In a matter of months, they replaced the dark paneling with fresh white shiplap, painted over the brick fireplaces, removed (and added!) walls, and opened up the ceilings to reveal extra height. We chatted with Ray about the changes that made the biggest impact during the renovation.
They Created a Master Suite Out of Multiple Spaces
One thing that the home lacked from the get-go was a master bedroom, but Ray immediately saw potential in the basement lounge area next to the mudroom: “The fireplace and the separate layout lent itself perfectly to it,” he says. The living area became the larger bedroom, while a small adjacent bedroom was turned into a sprawling master bath. (The couple converted the existing bath into a walk-in closet.)

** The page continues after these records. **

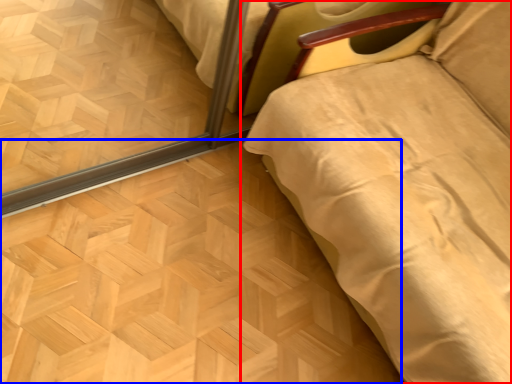 Question: Which object appears farthest to the camera in this image, furniture (highlighted by a red box) or plywood (highlighted by a blue box)?

Choices:
 (A) furniture
 (B) plywood

Answer: (B) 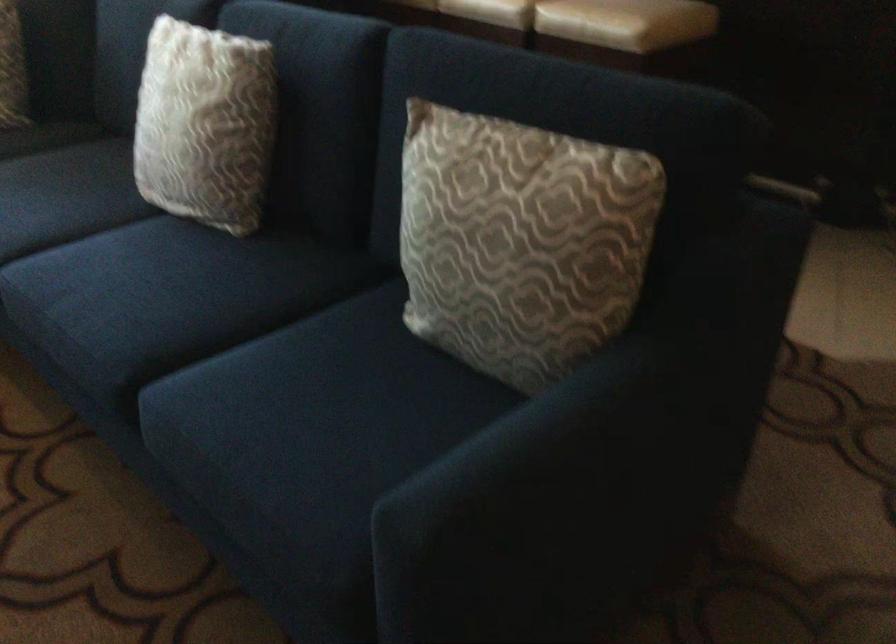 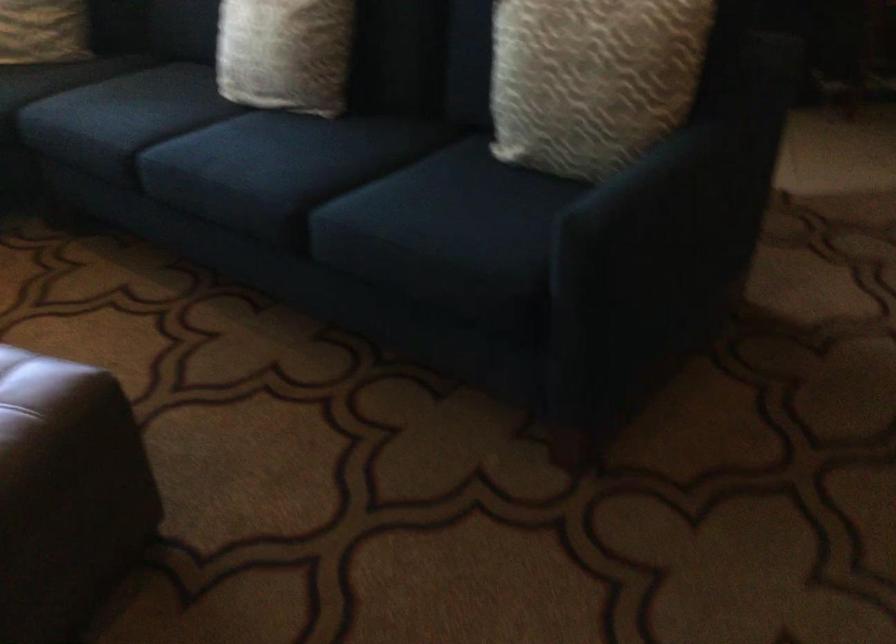 In the second image, find the point that corresponds to (x=592, y=440) in the first image.

(687, 190) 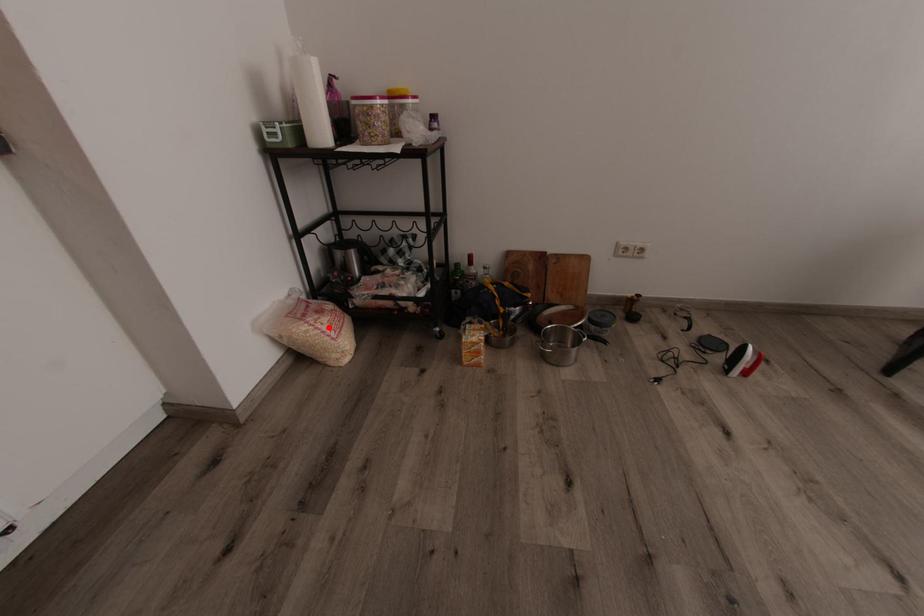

They Found a Few Feet of Ceiling Height in the Roof
Upstairs, another bedroom got its own makeover. The existing ceiling was only seven feet high, so Ray dug into the roof—and discovered five feet of space. “We realized we could certainly pitch it,” he explains. The team took out all the drywall and ducting and rerouted the plumbing before refinishing the now much loftier surface. To keep the space looking clean, they also swapped the ornate door leading to the en suite bathroom for a shiplap opening that practically disappears.
They Said Goodbye to a Niche in the Living Room
The once-dreary living room got a similar treatment: white shiplap walls and clean lines. But one area needed a lot of attention, a small dark nook next to the fireplace, which was once a wet bar. “We thought about converting it into a wine cellar,” says Ray, “but it felt awkward to have it under the stairs.” Instead, they got rid of the space altogether. What they lost in square footage they gained in wall space. The area now houses a stack of firewood for the hearth.
They Carved Out Space in a Closet for a Shower
The bathroom on the main floor badly needed a facelift, but the team wanted to keep the small space’s footprint intact to avoid moving plumbing (a generally pricey affair). There was just one small problem: The shower “was like a little dungeon,” remembers Ray. Luckily, they found a few inches of space in the adjoining bedroom’s closet and opened up the shower into it to nearly double its size. Glass panels make the stall feel even larger (and let the natural light in).
They Got Picky About the Doors
“It was strange; there were two doors side by side heading outside,” Ray says of the main entrance to the house, which once led to a run-down laundry room. To transform it into an airy, multipurpose mudroom, he simply removed one of the openings and closed off the passageway to the new master bedroom to gain additional wall space for built-in cabinets to house everything from the washer-dryer to outerwear. One entrance the couple did keep? A large pocket door opening up onto a lower deck that overlooks the lake. For both features, it was love at first sight.